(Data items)
┌──

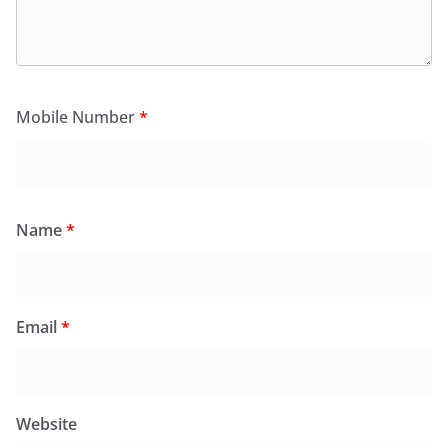
Mobile Number
*
Name
*
Email
*
Website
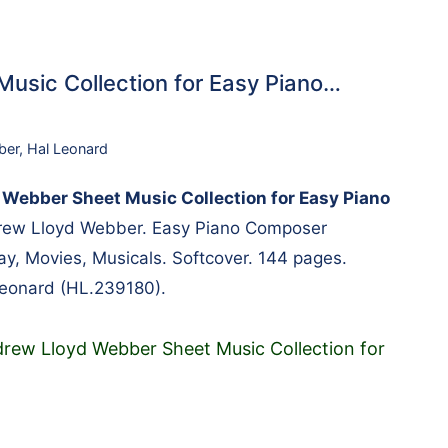
usic Collection for Easy Piano…
ber
,
Hal Leonard
Webber Sheet Music Collection for Easy Piano
ew Lloyd Webber. Easy Piano Composer
ay, Movies, Musicals. Softcover. 144 pages.
Leonard (HL.239180).
rew Lloyd Webber Sheet Music Collection for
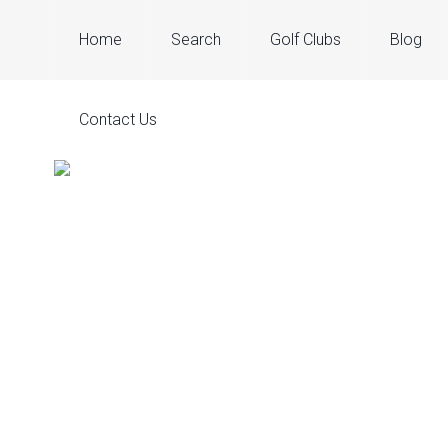
Home
Search
Golf Clubs
Blog
Contact Us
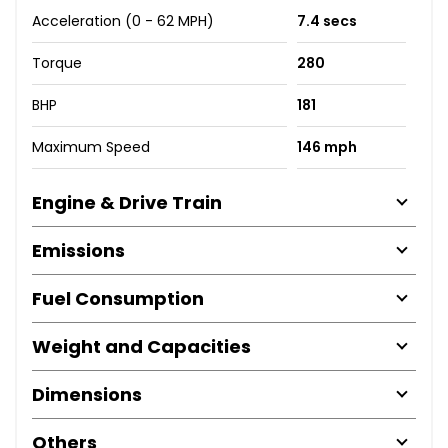
Acceleration (0 - 62 MPH)
7.4 secs
Torque
280
BHP
181
Maximum Speed
146 mph
Engine & Drive Train
Emissions
Fuel Consumption
Weight and Capacities
Dimensions
Others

└──

--- EXERCISE ---
Every record must be copied exactly, with the pictures left out.

--- EXPECTED OUTPUT ---
Mobile Number
*
Name
*
Email
*
Website
usic Collection for Easy Piano…
ber
,
Hal Leonard
Webber Sheet Music Collection for Easy Piano
ew Lloyd Webber. Easy Piano Composer
ay, Movies, Musicals. Softcover. 144 pages.
Leonard (HL.239180).
rew Lloyd Webber Sheet Music Collection for
Home
Search
Golf Clubs
Blog
Contact Us
Acceleration (0 - 62 MPH)
7.4 secs
Torque
280
BHP
181
Maximum Speed
146 mph
Engine & Drive Train
Emissions
Fuel Consumption
Weight and Capacities
Dimensions
Others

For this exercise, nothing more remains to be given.